Kessler L, Legaludec V, Dietemann J L, Maitrot D, Pinget M
Service d'Endocrinologie et Maladies Métaboliques, Hôpital Central, Strasbourg, France.
Neurosurg Rev. 1999 Dec;22(4):222-5. doi: 10.1007/s101430050021.

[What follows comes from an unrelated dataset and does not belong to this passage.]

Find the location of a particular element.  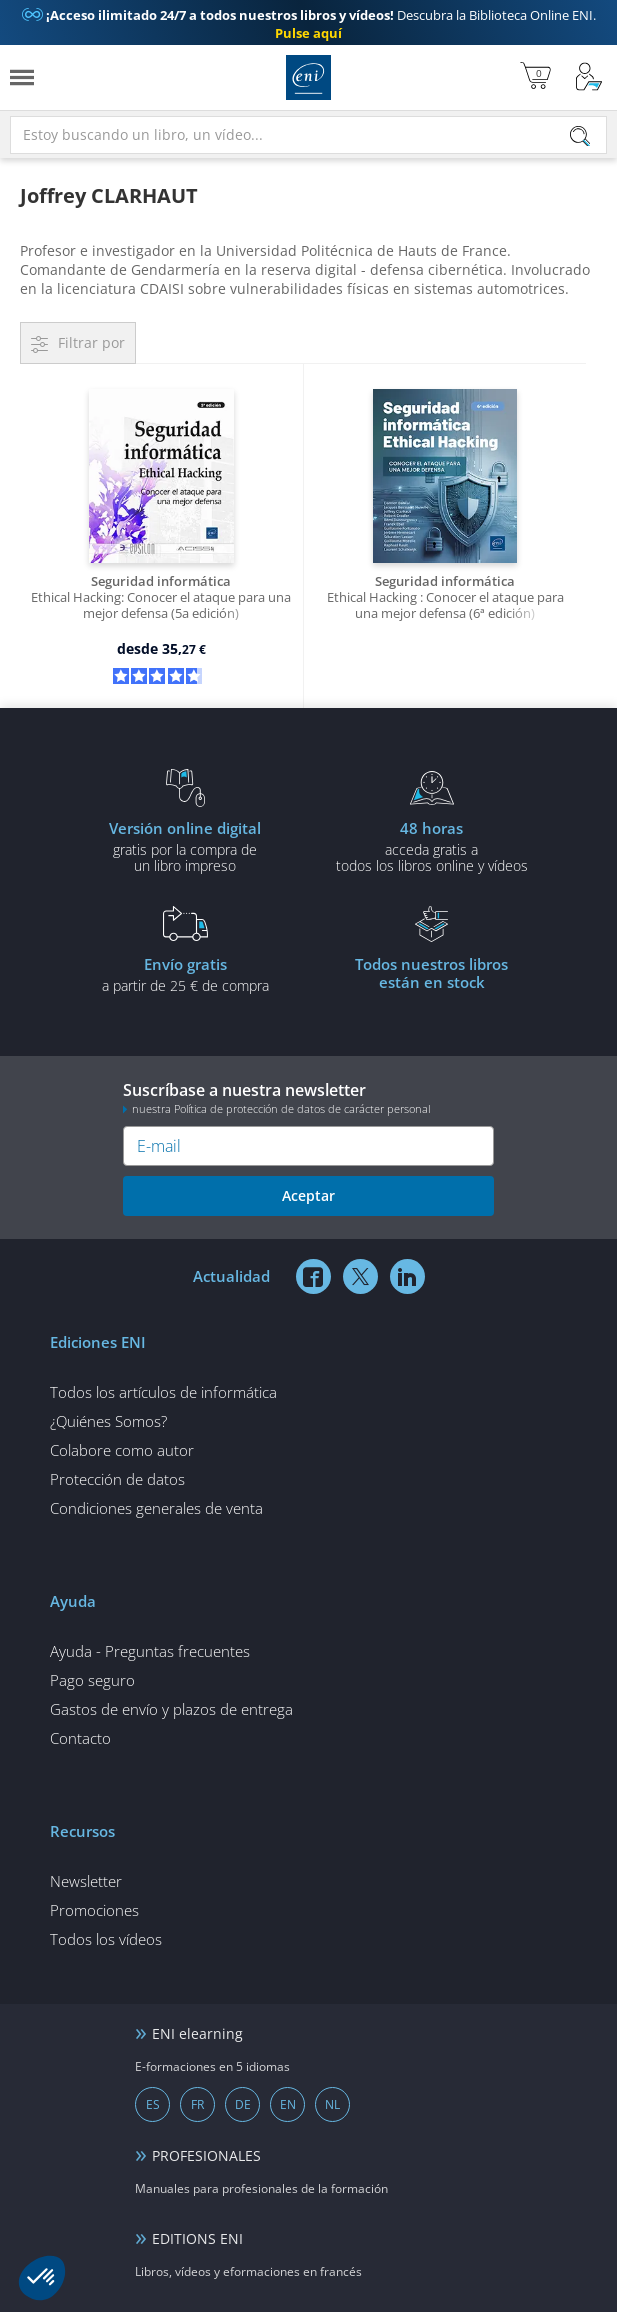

This report concerns one case of a sphenoid sinus mucocele occurring 17 years after transsphenoidal surgery for acromegaly. In 1979, a 51-year-old man was successfully operated by the transnasal transsphenoidal approach for a growth hormone (GH) adenoma 1 cm in diameter. In 1996, the patient was hospitalized for headaches and diplopia. He presented a loss of right visual acuity with paralysis of the right oculomotor nerve. The basal GH level was normal with a satisfactory decrease after oral glucose ingestion. Pituitary sellar radiography showed a disappearance of the posterior clinoid while magnetic resonance imaging revealed the existence of a bilocular, circular, homogeneous lesion of the sphenoid sinus 3 cm in diameter with a posterior and lateral extension. The diagnosis of mucocele was confirmed by surgical treatment, allowing drainage of the mucocele through a transsphenoidal approach. The drained material was composed of sinus epithelium containing many polynuclear and resorptive cells. Postoperatively, the symptoms decreased dramatically, leading to full recovery of visual function and disappearance of the headaches. Apart from the tumor recurrence, the mucocele of the sphenoid sinus can be evoked as a possible long term complication of transsphenoidal surgery for pituitary adenoma.
本报告涉及1例垂体瘤经蝶窦手术后17年发生的蝶窦黏液囊肿。1979年,一名51岁男性经鼻蝶窦入路成功切除直径为1 cm的生长激素(GH)腺瘤。1996年,该患者因头痛和复视住院。他出现右眼视力丧失及右侧动眼神经麻痹。基础GH水平正常,口服葡萄糖后下降良好。垂体蝶鞍部X线片显示后床突消失,而磁共振成像显示蝶窦存在一个直径3 cm的双腔、圆形、均匀性病变,向后外侧延伸。黏液囊肿的诊断经手术治疗得以证实,通过经蝶窦入路排出了黏液囊肿。排出物由含有许多多核及吸收细胞的鼻窦上皮组成。术后,症状显著减轻,视觉功能完全恢复,头痛消失。除肿瘤复发外,蝶窦黏液囊肿可被视为垂体腺瘤经蝶窦手术可能的长期并发症。